Take the entries below and print, exactly, the stretch from the line containing "You are a GUI" through the line containing "This screenshot has", both included.

**DATASET ENTRIES**
★ ★ ★ ★ ★ ★ ★

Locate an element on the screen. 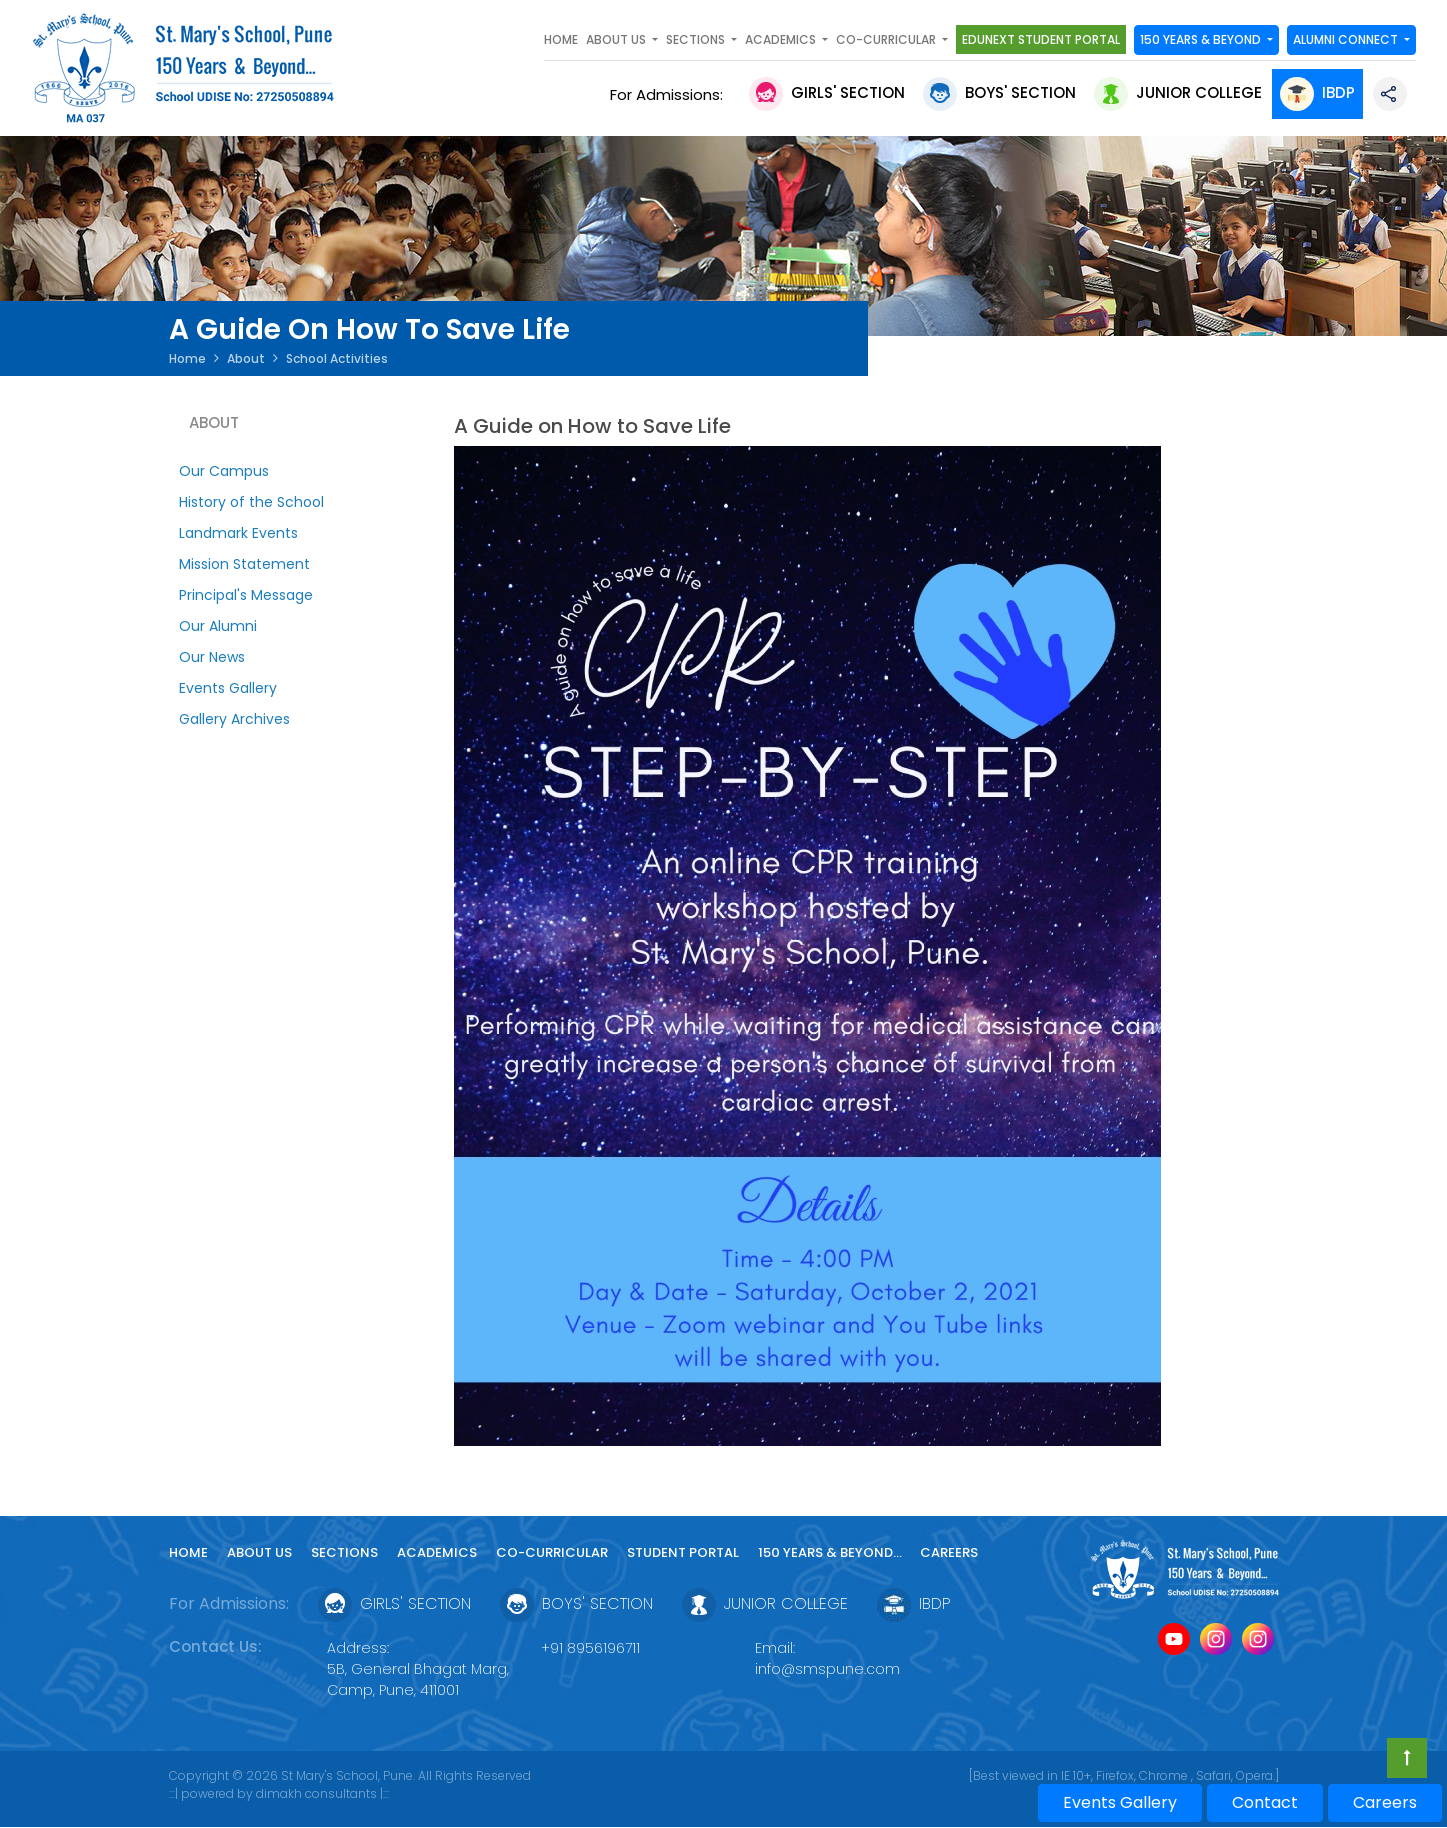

★ ★ ★ ★ ★ ★ ★

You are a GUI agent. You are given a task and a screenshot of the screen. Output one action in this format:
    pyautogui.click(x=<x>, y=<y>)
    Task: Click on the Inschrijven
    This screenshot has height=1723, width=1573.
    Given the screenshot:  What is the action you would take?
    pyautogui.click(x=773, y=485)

★ ★ ★ ★ ★ ★ ★

**WRITTEN ANSWER**
You are a GUI agent. You are given a task and a screenshot of the screen. Output one action in this format:
    pyautogui.click(x=<x>, y=<y>)
    Task: Click on the Inschrijven
    This screenshot has height=1723, width=1573.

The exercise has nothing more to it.